Off the Grid: Camping the Rio Grande Gorge

 Rio Grande Gorge
Our campsite at Tao River Junction Campground, the Rio Grande Gorge

I stared at myself in the hazy, scratched mirror of the campground bathroom. A Chernobyl-sized beetle scampered past my foot. I didn’t flinch. It appeared I wasn’t quite myself. Was it the aftermath of the Black Death-like virus I’d survived the week prior? No, that wasn’t it. Was it the darn altitude fuzzing my brain again? Nah, I’d huffed my inhaler earlier.

Could it be … the long braid I’d plaited my hair into and my brazen bralessness? Oh. Yeah, that was definitely it.

Less than 24 hours prior we’d arrived in the Orillo Verde area of the Rio Grande Gorge with a dream: to camp in a place not overrun with humming RV motors, families blasting music from speakers, and an atmosphere akin to a suburban backyard. Avoiding these conditions had, until now, proven futile.

We drove past Pilar, a speck of a town, and alongside the river, peering into lackluster campgrounds and driving on after realizing they were full. We’d nearly lost hope, when we saw a small campground in the distance, set upon a bluff above the river, dotted with 4 adobe shelters. It seemed too good to be true. Surely if the middling campsites without views and without shelters were full, the coolest of them all, the one with adobe shelters (!) would be packed.

Rio Grande Gorge
View from my tent flap, Rio Grande Gorge

We timidly approached the grounds, driving over unpaved roads toward a potentially empty site. Heavens to Betsy, it was a miracle! With only 4 campsites, it appeared the Taos Junction Campground had one site free, and it was a beauty. Perched high above the river plateau, the site afforded sweeping views of the gorge’s rust- and pewter-colored rock walls, the gurgling waters below, and the green riverbed in the distance. Bliss.

And our neighbors couldn’t have been better. To our left, we had Rama, a super-chill former river guide, who was going through some transitions and seeking a weekend alone in the woods. How’d he get the name Rama? “My parents lived in Taos in the ’70s. Total hippies. They smoked peyote with Dennis Hopper. But that’s the short version of the story.” Dig.

To our right was a peaced-out couple in their 60s, former United Nations workers who had lived for a spell in Malaysia, but now called a co-housing project in Santa Fe home. When we met the woman, she was collecting litter from around the campground. After we waved and thanked her for the gesture, she announced that recycling containers at our campsite and those nearby were put in place after she campaigned for them to be installed. Badass.

vista verde trail
Hiking the Vista Verde Trail, Rio Grande Gorge

I chuckled to myself as I watched her calmly foraging among 2-inch-long needles in a bed of cacti. A moment later she produced a crumpled beer can which she triumphantly tossed in her makeshift garbage bag.

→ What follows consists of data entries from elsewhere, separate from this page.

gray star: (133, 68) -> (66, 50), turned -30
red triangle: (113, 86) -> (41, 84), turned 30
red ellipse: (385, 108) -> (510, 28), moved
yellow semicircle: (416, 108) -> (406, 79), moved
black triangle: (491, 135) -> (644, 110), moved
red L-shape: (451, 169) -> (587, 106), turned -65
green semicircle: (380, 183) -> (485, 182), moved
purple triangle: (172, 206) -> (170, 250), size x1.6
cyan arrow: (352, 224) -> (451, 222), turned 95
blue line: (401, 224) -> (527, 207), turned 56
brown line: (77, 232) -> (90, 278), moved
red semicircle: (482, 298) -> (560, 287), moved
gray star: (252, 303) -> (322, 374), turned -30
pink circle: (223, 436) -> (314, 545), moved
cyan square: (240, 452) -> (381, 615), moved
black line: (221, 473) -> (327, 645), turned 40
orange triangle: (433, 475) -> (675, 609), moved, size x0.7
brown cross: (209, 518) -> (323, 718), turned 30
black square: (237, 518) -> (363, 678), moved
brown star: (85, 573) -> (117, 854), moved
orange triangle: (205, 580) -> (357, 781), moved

I was touched that she cared enough to collect garbage for the good of all, and thought it fitting that she wore her long, gray hair in two braids, and had long ago eschewed wearing a bra.

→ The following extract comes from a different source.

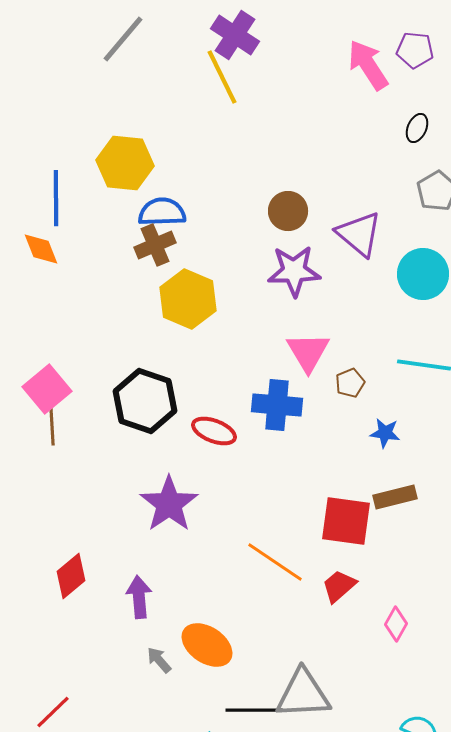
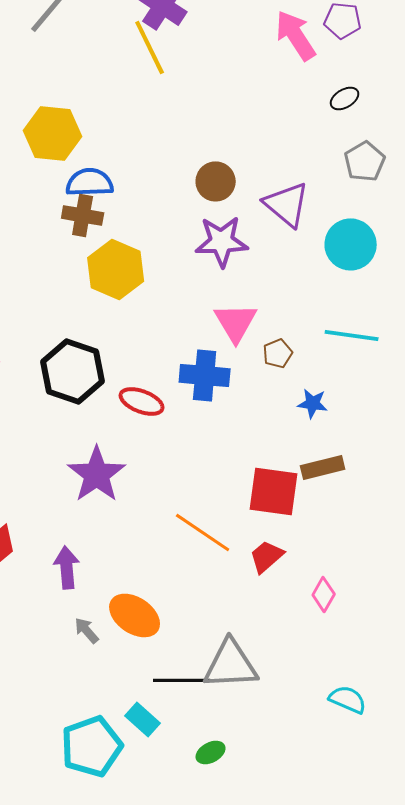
black ellipse: (417, 128) -> (345, 98), turned 36
brown cross: (155, 245) -> (83, 215), turned 33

OH MY GOD. I was turning into her! I looked again in the mirror. Sure, my hair wasn’t gray – well, not yet – and I only had plaited one braid, not 2, but…but…there was also the beetle the size of an apple that just ran past my foot and didn’t elicit horror.

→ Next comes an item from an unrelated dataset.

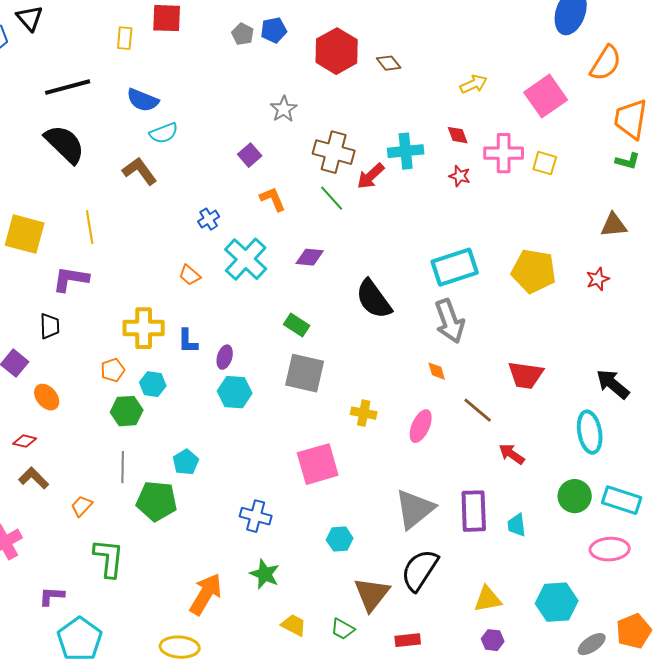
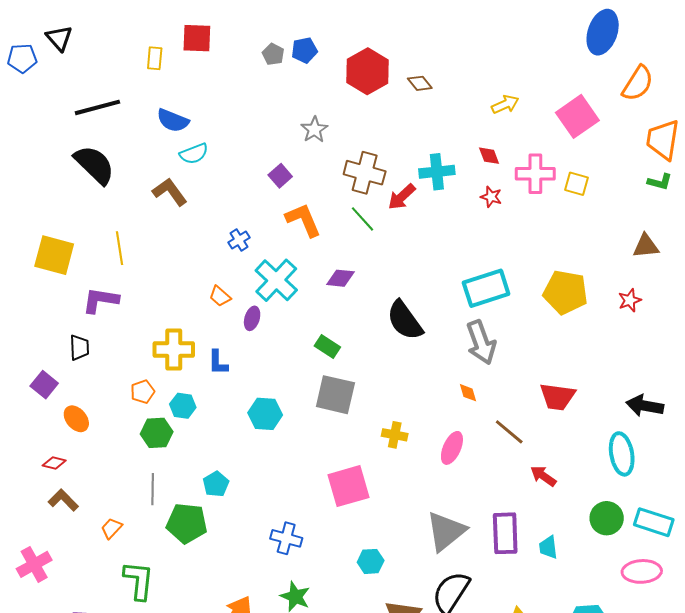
orange L-shape: (273, 199) -> (303, 220), size x1.4
purple ellipse: (225, 357) -> (252, 318), moved
black arrow: (613, 384) -> (645, 406), turned -30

Then, the final red flag. I peered down. Oh god, there it was. No. Bra.

Six weeks in the Land of Enchantment (not to mention the Land of all Things Woowoo, New Agey and Spiritual) was really starting to rub off.

Well, when in Rome, right? I flung my braid over my shoulder, tightened the laces on my hiking boots and set off — was that a bounce in my step? — for a hike along the Vista Verde Trail.

vista verde trail
Rio Grande close-up from the Vista Verde Trail

I expected the hike’s views would be spectacular, and wasn’t disappointed. It was the Grand Canyon in miniature, and without the crowds. Without, in fact, anyone at all. We had the trail — and views — to ourselves. A trek in the high desert heat could only be rewarded with one thing: a dip in the chilly waters of the Rio Grande. We drove along the riverside until we found a spot with no other people were in sight, save for a fly fisherman in the distance.

I sat my bottom on the silty river bottom, gasping as the icy water lapped at my belly. The silence was broken only by a dog barking in the distance, and wind rustling grasses and trees.

Sufficiently cooled, we returned to camp, hiked from our campsite perch to the water’s edge with camping chairs, and quietly read in the shade until nightfall, when we returned to our tent, lit a campfire and poured wine into tin mugs.

As dusk slid into darkness, one by one, as if on cue, stars twinkled their way into being. It was shaping up to be a good night.